Interface ExternalDepot

All Superinterfaces:
AutoCloseable, Closeable, RamaSerializable, Serializable, TaskGlobalObject

public interface ExternalDepot extends TaskGlobalObject
This interface is used to integrate external queue systems as depots inside Rama. This allows Rama topologies to consume those external queue systems directly. This interface exposes everything necessary to support the complete API for both stream and microbatch topologies. An ExternalDepot can be dynamically upscaled or downscaled, and Rama will automatically detect this to start consuming from new partitions or stop consuming from obsolete partitions. Rama references individual partitions of an external queue via a "partition index". It's critical that a partition index always identity the same partition of data (including after upscaling or downscaling) since Rama stores progress state for stream and microbatch topologies by partition index.

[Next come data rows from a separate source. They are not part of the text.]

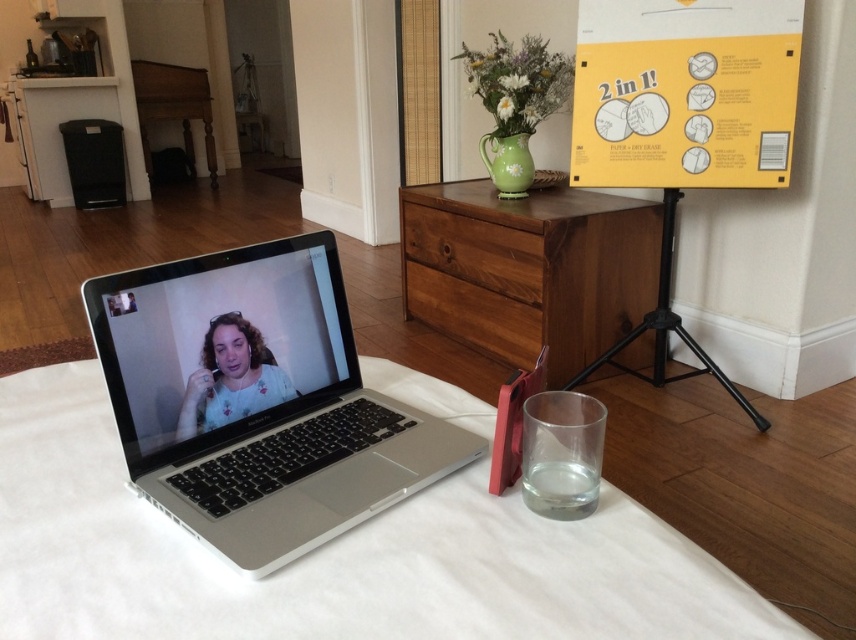 Question: Is wooden dresser at center smaller than matte black laptop at center?

Choices:
 (A) yes
 (B) no

Answer: (B)

Question: Which of the following is the farthest from the observer?

Choices:
 (A) silver metallic laptop at center
 (B) white fabric table at center

Answer: (A)

Question: Which point is farther to the camera?

Choices:
 (A) (48, 605)
 (B) (185, 298)

Answer: (B)

Question: Does silver metallic laptop at center come behind wooden drawer at center?

Choices:
 (A) no
 (B) yes

Answer: (A)

Question: Which point appears closest to the camera in this image?

Choices:
 (A) (471, 339)
 (B) (621, 272)
 (C) (616, 342)

Answer: (C)

Question: Is brown wood drawer at center closer to camera compared to black metal tripod at lower right?

Choices:
 (A) yes
 (B) no

Answer: (B) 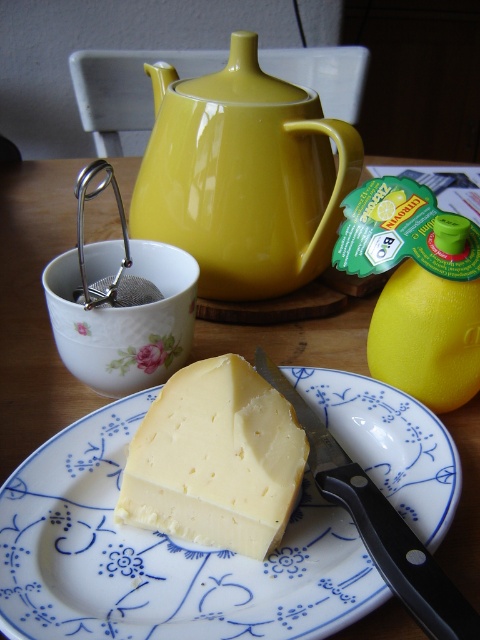 In the scene shown: Can you confirm if yellow cheese at center is taller than glossy ceramic teapot at upper center?

No, yellow cheese at center is not taller than glossy ceramic teapot at upper center.

Between yellow cheese at center and glossy ceramic teapot at upper center, which one has more height?

With more height is glossy ceramic teapot at upper center.

What do you see at coordinates (160, 556) in the screenshot? I see `yellow cheese at center` at bounding box center [160, 556].

Where is `yellow cheese at center`? The height and width of the screenshot is (640, 480). yellow cheese at center is located at coordinates (160, 556).

Can you confirm if glossy ceramic teapot at upper center is positioned below yellow smooth cheese at center?

No, glossy ceramic teapot at upper center is not below yellow smooth cheese at center.

Image resolution: width=480 pixels, height=640 pixels. What are the coordinates of `glossy ceramic teapot at upper center` in the screenshot? It's located at (243, 176).

Is point (243, 168) more distant than point (288, 504)?

Yes, point (243, 168) is farther from viewer.

Find the location of a particular element. This screenshot has width=480, height=640. glossy ceramic teapot at upper center is located at coordinates (243, 176).

Consider the image. Can you confirm if yellow cheese at center is taller than yellow smooth cheese at center?

Correct, yellow cheese at center is much taller as yellow smooth cheese at center.

Is yellow cheese at center wider than yellow smooth cheese at center?

Correct, the width of yellow cheese at center exceeds that of yellow smooth cheese at center.

Does point (368, 449) lie in front of point (156, 490)?

No, (368, 449) is behind (156, 490).

Locate an element on the screen. yellow cheese at center is located at coordinates (160, 556). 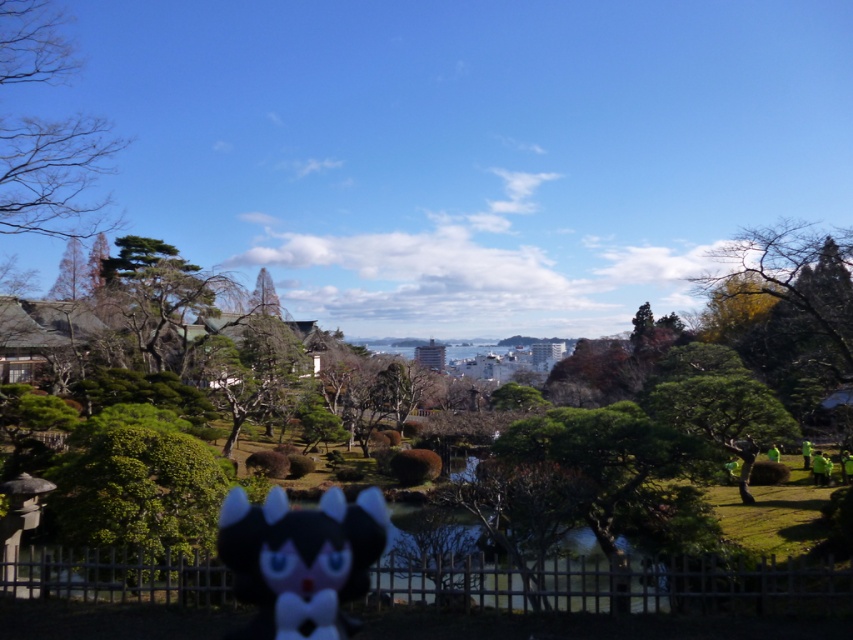 Does green leafy tree at right have a lesser height compared to black plush toy at center?

In fact, green leafy tree at right may be taller than black plush toy at center.

Does green leafy tree at right appear over black plush toy at center?

Indeed, green leafy tree at right is positioned over black plush toy at center.

Measure the distance between point (833,308) and camera.

The distance of point (833,308) from camera is 22.35 meters.

Where is `green leafy tree at right`? The width and height of the screenshot is (853, 640). green leafy tree at right is located at coordinates tap(788, 316). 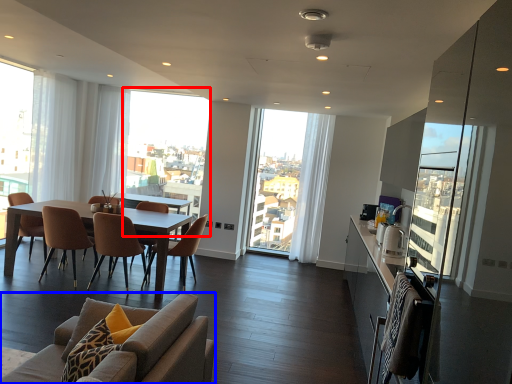 Question: Which object is closer to the camera taking this photo, window screen (highlighted by a red box) or chair (highlighted by a blue box)?

Choices:
 (A) window screen
 (B) chair

Answer: (B) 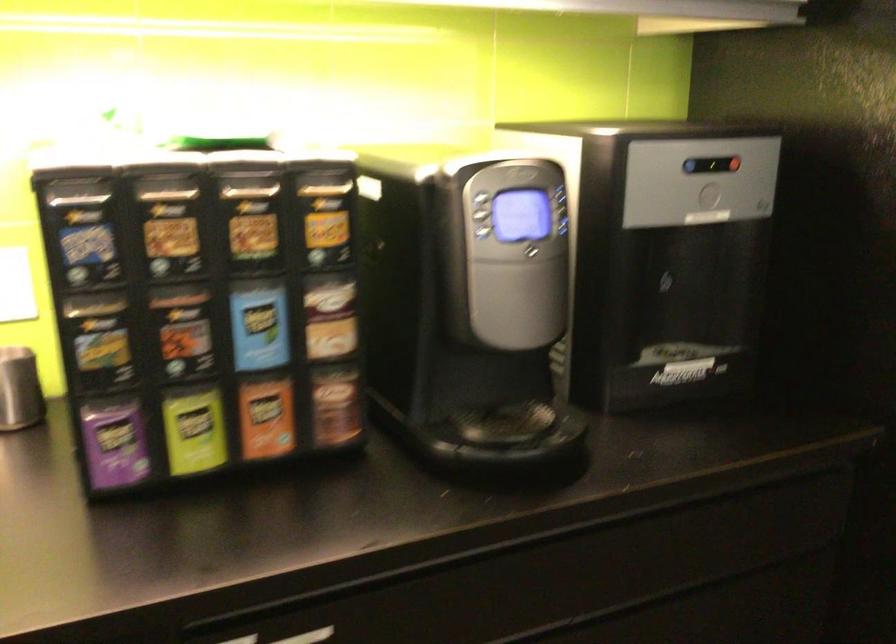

Individual records on a partition are identified by an "offset". Rama expects offsets for records to monotonically increase by one for each record added. All methods on this interface return asynchronously via CompletableFuture. These methods cannot block the thread on which they're called, so if they must perform blocking operations, they should do so on a separate thread. This thread can be created and managed in the TaskGlobalObject.prepareForTask(int, com.rpl.rama.integration.TaskGlobalContext) method.
See Also:
  • Method Details

    • getNumPartitions

      CompletableFuture<Integer> getNumPartitions()
      Asynchronously returns the number of partitions in the external queue.
    • startOffset

      CompletableFuture<Long> startOffset(int partitionIndex)
      Asynchronously returns the start offset of the given partition index (inclusive). This method does not need to be implemented if consuming topologies do not use startFromBeginning() in their source options.
    • endOffset

      CompletableFuture<Long> endOffset(int partitionIndex)
      Asynchronously returns the end offset of the given partition index (exclusive).
    • offsetAfterTimestampMillis

      CompletableFuture<Long> offsetAfterTimestampMillis(int partitionIndex, long millis)
      Asynchronously returns the first offset of the given partition index after the given timestamp. If no such offset exists, this method should asynchronously return null. This method does not need to be implemented if consuming topologies do not use startFromOffsetAfterTimestamp(long millis) in their source options.
    • fetchFrom

      CompletableFuture<List> fetchFrom(int partitionIndex, long startOffset, long endOffset)
      Asynchronously returns the sequence of records between the given range of offsets.
      Parameters:
      partitionIndex - Partition to query
      startOffset - Start offset of range (inclusive)
      endOffset - End offset of range (exclusive)
    • fetchFrom

      CompletableFuture<List> fetchFrom(int partitionIndex, long startOffset)
      Asynchronously returns a chunk of records starting at the given offset. The implementation should decide what is a reasonable amount of data to fetch in a single call. This method is used by stream topologies to poll for new data or to catch up when far behind.
      Parameters:
      partitionIndex - Partition to query
      startOffset - Start offset of range (inclusive)